Fortune, en janvier 2017, intervient aussi en mettant l’accent sur le fait que les nouvelles technologies vont constituer un incitatif à utiliser l’AV plus souvent parce que commode. Ce problème semble disparaître ou presque si l’AV n’est pas personnelle. Dans The Spectrum de juillet 2017, on voit une analyse qui présume que la propriété privée va continuer et même la présence d’autos conduites par des humains; il présume même que l’auto sera thermique. Il note presque en passant ce que des malicieux pourraient faire pour nuire aux autos autonomes, mais en général se penche sur des situations ordinaires que les concepteurs savent qu’il faut régler. Computer World en mars 2018 publie un article qui insiste sur la nécessité de bureaux de contrôle à distance (y compris pour contrer du vandalisme), finalement prétendant que l’intelligence artificielle ne pourra planifier tous les gestes humanistes et que cela limitera l’essor de l’automobile autonome.

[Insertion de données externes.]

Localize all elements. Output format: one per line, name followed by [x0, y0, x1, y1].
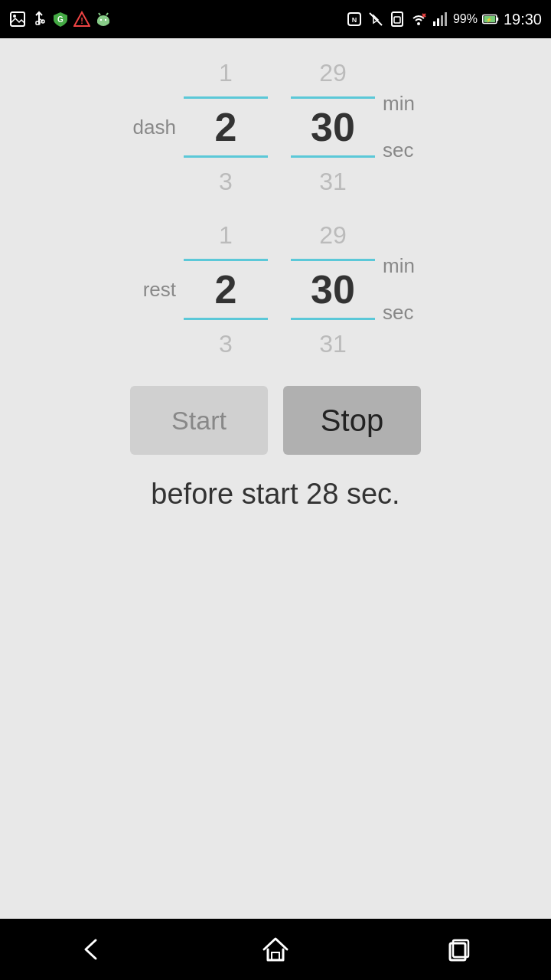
- dash-label: dash: [115, 116, 184, 139]
- rest-sec-above-col[interactable]: 29: [291, 216, 375, 254]
- rest-selected-group: 2 30: [184, 259, 375, 320]
- signal-icon: [432, 11, 448, 28]
- dash-min-below-col[interactable]: 3: [184, 162, 268, 201]
- dash-sec-selected: 30: [311, 100, 355, 154]
- svg-rect-9: [97, 18, 109, 24]
- dash-below-group: 3 31: [184, 162, 375, 201]
- rest-sec-below-col[interactable]: 31: [291, 325, 375, 363]
- dash-above-group: 1 29: [184, 54, 375, 92]
- dash-selected-group: 2 30: [184, 96, 375, 158]
- rest-min-selected: 2: [215, 263, 237, 316]
- svg-rect-17: [392, 12, 403, 26]
- dash-picker-row: 1 29: [0, 54, 551, 92]
- dash-selected-row: dash 2 30 min sec: [0, 92, 551, 162]
- svg-point-10: [100, 19, 102, 21]
- buttons-row: Start Stop: [130, 386, 421, 455]
- main-content: 1 29 dash 2 30: [0, 38, 551, 919]
- battery-icon: ⚡: [482, 11, 499, 28]
- dash-min-below[interactable]: 3: [219, 162, 233, 201]
- rest-min-above-col[interactable]: 1: [184, 216, 268, 254]
- dash-min-divider-top: [184, 96, 268, 99]
- rest-below-row: 3 31: [0, 325, 551, 363]
- usb-icon: [31, 11, 47, 28]
- rest-min-selected-col: 2: [184, 259, 268, 320]
- svg-rect-3: [36, 21, 40, 24]
- svg-rect-24: [441, 15, 443, 26]
- dash-min-unit: min: [383, 92, 415, 116]
- rest-sec-divider-top: [291, 259, 375, 261]
- status-icons-right: N: [346, 11, 542, 28]
- rest-sec-below[interactable]: 31: [319, 325, 347, 363]
- svg-line-16: [370, 13, 382, 25]
- nfc-icon: N: [346, 11, 363, 28]
- rest-min-below[interactable]: 3: [219, 325, 233, 363]
- recents-button[interactable]: [440, 930, 478, 969]
- rest-sec-selected: 30: [311, 263, 355, 316]
- rest-above-row: 1 29: [0, 216, 551, 254]
- svg-text:⚡: ⚡: [486, 17, 492, 23]
- dash-sec-below[interactable]: 31: [319, 162, 347, 201]
- svg-rect-25: [445, 12, 447, 26]
- dash-sec-selected-col: 30: [291, 96, 375, 158]
- dash-sec-below-col[interactable]: 31: [291, 162, 375, 201]
- dash-pickers: 1 29 dash 2 30: [0, 54, 551, 201]
- rest-sec-selected-col: 30: [291, 259, 375, 320]
- dash-sec-unit: sec: [383, 139, 413, 162]
- dash-min-divider-bottom: [184, 155, 268, 158]
- warning-icon: !: [73, 11, 90, 28]
- svg-line-13: [106, 13, 108, 15]
- dash-min-selected: 2: [215, 100, 237, 154]
- rest-min-above[interactable]: 1: [219, 216, 233, 254]
- dash-min-spinner[interactable]: 1: [184, 54, 268, 92]
- svg-text:G: G: [57, 15, 64, 24]
- start-button[interactable]: Start: [130, 386, 268, 455]
- mute-icon: [367, 11, 384, 28]
- svg-text:N: N: [352, 16, 357, 24]
- countdown-status: before start 28 sec.: [151, 478, 399, 511]
- rest-min-unit: min: [383, 254, 415, 278]
- dash-sec-above[interactable]: 29: [319, 54, 347, 92]
- shield-icon: G: [52, 11, 69, 28]
- home-button[interactable]: [256, 930, 295, 969]
- rest-below-group: 3 31: [184, 325, 375, 363]
- dash-sec-divider-bottom: [291, 155, 375, 158]
- sim-icon: [389, 11, 406, 28]
- rest-min-divider-top: [184, 259, 268, 261]
- svg-rect-0: [11, 12, 24, 26]
- dash-sec-divider-top: [291, 96, 375, 99]
- wifi-icon: [410, 11, 427, 28]
- rest-label: rest: [115, 278, 184, 302]
- image-icon: [9, 11, 26, 28]
- dash-min-above[interactable]: 1: [219, 54, 233, 92]
- svg-text:!: !: [80, 16, 83, 25]
- nav-bar: [0, 919, 551, 980]
- svg-line-12: [99, 13, 100, 15]
- svg-rect-18: [394, 17, 400, 23]
- battery-percent: 99%: [453, 12, 478, 26]
- stop-button[interactable]: Stop: [283, 386, 421, 455]
- svg-rect-22: [433, 21, 435, 26]
- rest-sec-above[interactable]: 29: [319, 216, 347, 254]
- status-bar: G ! N: [0, 0, 551, 38]
- svg-rect-28: [497, 18, 498, 21]
- rest-sec-divider-bottom: [291, 318, 375, 320]
- rest-selected-row: rest 2 30 min sec: [0, 254, 551, 325]
- svg-rect-23: [437, 18, 439, 26]
- back-button[interactable]: [73, 930, 111, 969]
- dash-min-selected-col: 2: [184, 96, 268, 158]
- rest-pickers: 1 29 rest 2 30: [0, 216, 551, 363]
- dash-sec-spinner-top[interactable]: 29: [291, 54, 375, 92]
- status-time: 19:30: [504, 11, 542, 28]
- rest-min-below-col[interactable]: 3: [184, 325, 268, 363]
- dash-below-row: 3 31: [0, 162, 551, 201]
- android-icon: [95, 11, 112, 28]
- rest-min-divider-bottom: [184, 318, 268, 320]
- svg-point-19: [417, 22, 420, 25]
- rest-sec-unit: sec: [383, 301, 413, 325]
- svg-point-11: [105, 19, 106, 21]
- svg-point-1: [13, 15, 16, 18]
- status-icons-left: G !: [9, 11, 112, 28]
- rest-above-group: 1 29: [184, 216, 375, 254]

Notre avenir avec les transports
Pour le répéter, l’argument de Seba est loin d’être une démonstration, même s’il comporte de très intéressantes analyses de l’histoire de l’évolution des technologies qui font fi des obstacles apparents. En contre-partie, les critiques esquissées ci-haut mettent presque de côté une situation où la vision des transformations radicales qu’elles jugent frivoles, optimistes, illusoires, très complexes, s’insère – Seba n’en parle pas non plus – dans le contexte que j’essaie de garder à l’esprit dans les articles de mon blogue. Bref, que Seba ait raison ou non, la compréhension des enjeux qui diminue l’importance de la crise qui semble imminente dans le secteur pétrolier (ou, vu autrement, dans les sociétés consommatrices de pétrole qui ne pourront plus y avoir accès aussi facilement qu’avant) est vouée à un échec bien plus probable que la vision de Seba. Ce qui est intéressant, voire fascinant, pour un analyste comme moi, est la façon dont le portrait de Seba permet de concrétiser l’effondrement avec des percées qui le rendraient moins catastrophique, d’imaginer que les transports et la consommation qui marquent tellement nos sociétés peuvent être imaginés autrement.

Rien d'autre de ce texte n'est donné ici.